Tab through the sections below to view an abbreviated version of HOOPP's scores in each category.
Paris-Aligned Target
B-

2024 UPDATES

  • Has “initiated” scope 3 data collection for “a portion” of its portfolio.

  • Reported reductions in both absolute emissions and intensity of emissions.

  • Provided examples of investment in real-world decarbonization.

OVERVIEW

HOOPP has made a net-zero by 2050 commitment and released a climate plan, but the plan and execution are not yet ambitious or comprehensive enough to be considered Paris-aligned.

For a comparison of HOOPP’s targets, or lack thereof, with respect to other Canadian pension managers, see this report’s Table 1: Emissions Reduction Targets (total portfolio) and Table 2: Additional Climate-Related Targets.

DETAILS

Having previously made a net-zero by 2050 commitment, defined net-zero and set a weak emissions intensity target (see Interim Targets section below), in 2024 HOOPP reported some progress in emissions reduction, provided examples of energy transition investments and announced that it has “initiated” scope 3 data collection for “a portion” of its portfolio.

But HOOPP has not placed a limit on the role that offsets will play in achieving its climate targets, has not meaningfully accounted for its portfolio’s scope 3 emissions, and has not joined a credible and accountable Paris-aligned investor body.

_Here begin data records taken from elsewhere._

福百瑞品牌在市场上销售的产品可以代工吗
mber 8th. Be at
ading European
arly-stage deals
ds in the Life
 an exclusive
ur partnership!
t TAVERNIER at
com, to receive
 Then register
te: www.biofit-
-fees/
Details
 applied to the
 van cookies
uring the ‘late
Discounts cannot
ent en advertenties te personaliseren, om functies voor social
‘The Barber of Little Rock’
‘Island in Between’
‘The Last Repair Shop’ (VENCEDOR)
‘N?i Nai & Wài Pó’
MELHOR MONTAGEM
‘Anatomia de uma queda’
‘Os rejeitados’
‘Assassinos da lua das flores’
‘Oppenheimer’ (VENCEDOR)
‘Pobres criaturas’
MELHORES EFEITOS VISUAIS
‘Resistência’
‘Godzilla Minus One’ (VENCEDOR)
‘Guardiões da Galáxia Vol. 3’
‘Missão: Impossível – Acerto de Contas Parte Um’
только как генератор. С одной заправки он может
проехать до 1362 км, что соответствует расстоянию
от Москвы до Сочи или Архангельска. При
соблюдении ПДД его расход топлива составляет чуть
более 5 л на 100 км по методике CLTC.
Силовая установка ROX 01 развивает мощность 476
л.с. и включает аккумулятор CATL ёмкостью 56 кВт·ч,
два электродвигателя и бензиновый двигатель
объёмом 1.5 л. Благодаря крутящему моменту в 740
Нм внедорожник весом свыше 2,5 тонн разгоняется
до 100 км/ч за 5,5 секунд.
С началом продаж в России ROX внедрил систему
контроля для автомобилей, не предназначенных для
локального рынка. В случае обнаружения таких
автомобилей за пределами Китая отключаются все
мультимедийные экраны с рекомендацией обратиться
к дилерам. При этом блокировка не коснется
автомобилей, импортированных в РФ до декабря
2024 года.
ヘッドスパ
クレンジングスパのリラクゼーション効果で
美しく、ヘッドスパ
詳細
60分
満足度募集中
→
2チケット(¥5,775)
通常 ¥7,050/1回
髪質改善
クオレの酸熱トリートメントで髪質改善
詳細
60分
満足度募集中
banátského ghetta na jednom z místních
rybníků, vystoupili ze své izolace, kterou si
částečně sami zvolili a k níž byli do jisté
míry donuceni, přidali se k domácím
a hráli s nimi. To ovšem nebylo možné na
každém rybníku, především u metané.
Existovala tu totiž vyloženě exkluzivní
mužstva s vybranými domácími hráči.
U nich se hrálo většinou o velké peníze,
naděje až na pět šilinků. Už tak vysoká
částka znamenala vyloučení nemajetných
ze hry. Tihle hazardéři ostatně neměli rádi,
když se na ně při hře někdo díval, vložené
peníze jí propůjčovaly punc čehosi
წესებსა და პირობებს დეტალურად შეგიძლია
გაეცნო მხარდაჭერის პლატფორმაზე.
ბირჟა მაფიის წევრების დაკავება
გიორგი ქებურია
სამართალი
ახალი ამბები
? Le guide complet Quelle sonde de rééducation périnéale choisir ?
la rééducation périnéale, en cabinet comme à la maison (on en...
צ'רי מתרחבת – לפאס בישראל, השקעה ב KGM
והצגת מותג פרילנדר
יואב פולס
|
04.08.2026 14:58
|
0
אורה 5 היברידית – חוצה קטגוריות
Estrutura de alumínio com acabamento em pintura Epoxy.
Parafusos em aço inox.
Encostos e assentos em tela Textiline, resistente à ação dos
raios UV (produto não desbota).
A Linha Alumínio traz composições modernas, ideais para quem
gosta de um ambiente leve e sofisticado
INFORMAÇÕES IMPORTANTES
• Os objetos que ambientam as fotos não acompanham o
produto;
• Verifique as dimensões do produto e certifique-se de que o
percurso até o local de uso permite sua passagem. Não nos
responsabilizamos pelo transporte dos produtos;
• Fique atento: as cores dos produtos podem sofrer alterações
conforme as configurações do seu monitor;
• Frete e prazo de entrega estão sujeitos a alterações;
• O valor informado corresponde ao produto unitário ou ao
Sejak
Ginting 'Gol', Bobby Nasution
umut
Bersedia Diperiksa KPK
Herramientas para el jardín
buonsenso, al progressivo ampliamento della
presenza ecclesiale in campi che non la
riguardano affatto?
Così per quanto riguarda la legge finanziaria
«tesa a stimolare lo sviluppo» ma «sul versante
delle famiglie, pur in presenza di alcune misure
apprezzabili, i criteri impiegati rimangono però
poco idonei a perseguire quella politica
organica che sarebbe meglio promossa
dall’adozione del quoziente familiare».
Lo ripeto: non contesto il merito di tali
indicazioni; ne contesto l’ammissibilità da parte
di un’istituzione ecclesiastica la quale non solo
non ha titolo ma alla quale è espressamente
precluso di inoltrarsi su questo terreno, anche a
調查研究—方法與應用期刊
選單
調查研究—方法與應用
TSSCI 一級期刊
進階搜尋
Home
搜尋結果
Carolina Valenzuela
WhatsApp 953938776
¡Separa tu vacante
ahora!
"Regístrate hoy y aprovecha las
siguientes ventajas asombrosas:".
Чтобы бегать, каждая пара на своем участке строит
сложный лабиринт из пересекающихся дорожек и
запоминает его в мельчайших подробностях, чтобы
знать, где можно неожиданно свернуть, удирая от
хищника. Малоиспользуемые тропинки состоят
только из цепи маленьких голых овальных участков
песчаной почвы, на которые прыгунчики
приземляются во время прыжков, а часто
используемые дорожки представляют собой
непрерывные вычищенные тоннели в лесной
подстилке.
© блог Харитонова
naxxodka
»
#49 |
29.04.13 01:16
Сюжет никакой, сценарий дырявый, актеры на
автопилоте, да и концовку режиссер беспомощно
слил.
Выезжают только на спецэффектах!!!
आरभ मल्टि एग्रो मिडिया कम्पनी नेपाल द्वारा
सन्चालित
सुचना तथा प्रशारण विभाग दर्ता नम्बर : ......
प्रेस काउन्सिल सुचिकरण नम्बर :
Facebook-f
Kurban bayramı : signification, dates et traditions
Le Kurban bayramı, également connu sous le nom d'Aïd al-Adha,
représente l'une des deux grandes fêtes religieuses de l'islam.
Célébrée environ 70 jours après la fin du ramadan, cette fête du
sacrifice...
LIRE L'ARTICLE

Without these measures in place, HOOPP’s climate commitments cannot yet be seen as credibly aligned with science-based goals, and the fund's full exposure to climate-related financial risks will not be adequately understood or managed.   

Real-world emissions reduction

HOOPP has said its plan to achieve net zero “seeks to lower our portfolio carbon footprint through real-world emissions reductions” and that its interim targets “are designed to put us on the pathway to net zero in a manner that contributes to actual decarbonization.” However, HOOPP has not yet demonstrated how its plan is contributing to real-world emissions reductions, although it made positive moves in this direction in 2024 by reporting absolute emissions reductions. HOOPP also provided examples of investments that should contribute to real-world decarbonization, such as construction of a high-voltage transmission line to deliver hydroelectric power generated in Canada to New York state, “contributing meaningfully to New York’s transition from fossil fuels.” 

The fund’s engagement approach and targets for companies to have credible transition plans (see Climate Engagement and Interim Targets sections below) must be strengthened; they are not yet strong enough to decarbonize HOOPP’s portfolio on a Paris-aligned emissions pathway.

Interim Targets
C+

2024 UPDATES

  • Improved data reporting.

  • Has “initiated” scope 3 data collection for “a portion” of its portfolio.

  • Reported some progress toward emissions reduction targets.

  • Provided a climate solutions investment figure.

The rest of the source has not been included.